Processing text files with very large lines via FOR /F command

Discussion forum for all Windows batch related topics.

Moderator: DosItHelp

Post Reply
Message
Author
Aacini
Expert
Posts: 1914
Joined: 06 Dec 2011 22:15
Location: México City, México
Contact:

Processing text files with very large lines via FOR /F command

#1 Post by Aacini » 27 Mar 2017 00:07

Operation rules of FOR /F command about "tokens=..." option:

  • The maximum number of tokens in a FOR /F command is 32, including the "rest of tokens" last one: "tokens=1-31*".
  • The maximum length of the tokens is limited by the maximum length of the command-line that use each token, that is 8191 bytes. Shorter commands allows to use larger tokens.
  • The maximum number of tokens in the lines of a text file is equal to 4126, when all tokens have just one character and the command that process the "rest of tokens" last token is not too large. If the tokens after the 31th one are larger, then its maximum number decrease accordingly, so the length of the "rest of tokens" last token must always fit in its 8191 bytes command-line.
  • The maximum length of the lines of a text file may be near to 261000 bytes, when the 32 possible tokens have they all a length near to 8191 bytes.

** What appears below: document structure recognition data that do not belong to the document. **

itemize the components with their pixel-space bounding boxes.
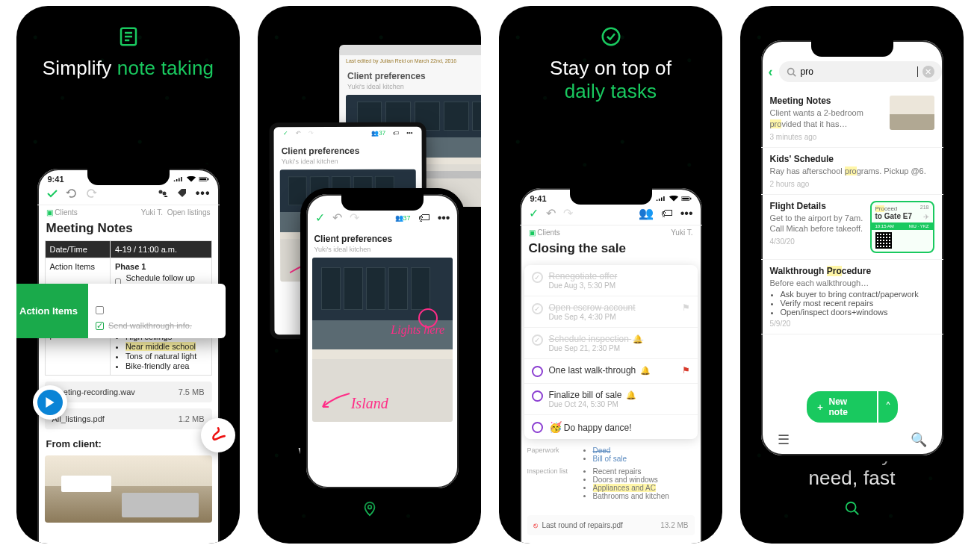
plane-icon: ✈: [923, 213, 929, 221]
promo-panel-2: Last edited by Julian Reid on March 22nd…: [258, 6, 481, 544]
svg-point-8: [368, 505, 371, 509]
check-circle-icon: [600, 25, 622, 48]
action-items-popover: Action Items Phase 1 Schedule follow up …: [16, 284, 226, 338]
action-items-tab[interactable]: Action Items: [16, 284, 88, 338]
svg-rect-3: [208, 178, 208, 181]
attachment-pdf[interactable]: ⎋Last round of repairs.pdf13.2 MB: [527, 515, 695, 535]
client-photo: [45, 455, 212, 523]
search-result[interactable]: Walkthrough Procedure Before each walkth…: [761, 260, 943, 335]
acrobat-icon: [208, 426, 228, 445]
back-icon[interactable]: ‹: [769, 64, 773, 80]
undo-icon[interactable]: [66, 187, 78, 199]
note-icon: [117, 25, 140, 48]
menu-icon[interactable]: ☰: [778, 432, 790, 448]
attachment-audio[interactable]: Meeting-recording.wav7.5 MB: [45, 382, 212, 402]
attachment-pdf[interactable]: All_listings.pdf1.2 MB: [45, 408, 212, 429]
tag-icon[interactable]: 🏷: [418, 211, 430, 225]
crumb-user: Yuki T.: [141, 208, 163, 217]
collaborators-badge[interactable]: 👥37: [395, 214, 411, 222]
annotation-island: Island: [321, 392, 388, 412]
qr-icon: [875, 232, 892, 249]
more-icon[interactable]: •••: [438, 211, 450, 225]
svg-point-7: [419, 309, 437, 327]
svg-rect-2: [199, 178, 206, 181]
tag-icon[interactable]: [176, 187, 188, 199]
location-icon: [362, 500, 378, 517]
play-icon: [45, 397, 55, 408]
phone-mock-1: 9:41 ••• ▣ Clients Yuki T. Open listings: [31, 163, 226, 544]
done-icon[interactable]: [46, 187, 58, 199]
checkbox-checked-icon[interactable]: ✓: [96, 322, 104, 330]
task-row[interactable]: Renegotiate offerDue Aug 3, 5:30 PM: [524, 265, 698, 296]
task-row[interactable]: Finalize bill of sale 🔔Due Oct 24, 5:30 …: [524, 384, 698, 415]
crumb-link[interactable]: Open listings: [167, 208, 211, 217]
redo-icon[interactable]: [85, 187, 97, 199]
wifi-icon: [186, 175, 196, 183]
chevron-up-icon[interactable]: ˄: [878, 391, 898, 423]
headline-1: Simplify note taking: [31, 57, 225, 80]
checkbox-icon[interactable]: [96, 306, 104, 314]
search-input[interactable]: ✕: [779, 61, 942, 82]
clear-icon[interactable]: ✕: [922, 66, 934, 78]
result-thumb: [890, 96, 934, 130]
flag-icon[interactable]: ⚑: [682, 365, 690, 376]
alarm-icon: 🔔: [633, 334, 643, 343]
promo-panel-3: Stay on top ofdaily tasks 9:41 ✓↶↷ 👥🏷•••…: [499, 6, 722, 544]
new-note-button[interactable]: ＋New note ˄: [807, 391, 898, 423]
svg-point-14: [846, 502, 855, 512]
search-icon: [787, 67, 796, 77]
task-card: Renegotiate offerDue Aug 3, 5:30 PM Open…: [524, 265, 698, 439]
share-icon[interactable]: [157, 187, 169, 199]
note-title: Closing the sale: [520, 240, 702, 261]
tag-icon[interactable]: 🏷: [661, 207, 673, 220]
note-title: Meeting Notes: [37, 220, 220, 240]
svg-point-9: [602, 28, 619, 46]
task-row[interactable]: Schedule inspection 🔔Due Sep 21, 2:30 PM: [524, 328, 698, 359]
flag-icon[interactable]: ⚑: [682, 302, 690, 313]
note-title: Client preferences: [306, 229, 459, 246]
svg-rect-11: [682, 198, 689, 200]
svg-point-4: [158, 190, 162, 194]
pdf-badge[interactable]: [201, 418, 235, 452]
phone-mock-3: 9:41 ✓↶↷ 👥🏷••• ▣ ClientsYuki T. Closing …: [514, 182, 708, 544]
search-icon: [844, 500, 860, 517]
phone-mock-4: ‹ ✕ ••• Meeting Notes Client wants a 2-b…: [755, 34, 949, 461]
search-icon[interactable]: 🔍: [911, 432, 927, 448]
search-result[interactable]: Kids' Schedule Ray has afterschool progr…: [761, 148, 943, 195]
play-badge[interactable]: [33, 385, 67, 420]
phone-mock-2: ✓↶↷👥37🏷••• Client preferences Yuki's ide…: [300, 188, 465, 494]
search-result[interactable]: Flight Details Get to the airport by 7am…: [761, 195, 943, 260]
task-row[interactable]: 🥳 Do happy dance!: [524, 415, 698, 439]
headline-3: Stay on top ofdaily tasks: [514, 57, 707, 103]
breadcrumb-folder[interactable]: Clients: [55, 208, 78, 217]
plus-icon: ＋: [816, 401, 825, 414]
more-icon[interactable]: •••: [948, 65, 949, 78]
promo-panel-1: Simplify note taking 9:41 •••: [16, 6, 240, 544]
task-row[interactable]: One last walk-through 🔔⚑: [524, 359, 698, 384]
from-client-heading: From client:: [37, 429, 220, 452]
more-icon[interactable]: •••: [680, 207, 693, 220]
svg-point-5: [162, 192, 166, 196]
share-icon[interactable]: 👥: [639, 206, 654, 220]
more-icon[interactable]: •••: [196, 187, 211, 200]
note-toolbar: •••: [37, 184, 220, 205]
promo-panel-4: ‹ ✕ ••• Meeting Notes Client wants a 2-b…: [740, 6, 964, 544]
svg-point-13: [787, 68, 793, 74]
boarding-pass-thumb: 218✈ Proceed to Gate E7 10:15 AMNIU · YK…: [870, 201, 934, 253]
acrobat-icon: ⎋: [533, 521, 538, 529]
battery-icon: [199, 175, 209, 183]
svg-rect-12: [690, 198, 691, 200]
task-row[interactable]: Open escrow accountDue Sep 4, 4:30 PM⚑: [524, 296, 698, 328]
search-result[interactable]: Meeting Notes Client wants a 2-bedroom p…: [761, 90, 943, 148]
signal-icon: [173, 175, 184, 183]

The method used to determine previous rules was explained with detail at this post; you should read it before continue with this topic.

The FOR /F operation rules indicate that it is possible to process a text file that contain very large lines, up to approximately 261,000 characters. However, in order to make good use of this ability it is necessary to make certain adjustments to the data file, because it is unlikely that the data have the required FOR /F format in its standard way. In this topic there are several examples of the required management that allows to store such an amount of data in each line of a text file. The same approach may be used in any other aplication as long as the required modifications can be applied to the data file.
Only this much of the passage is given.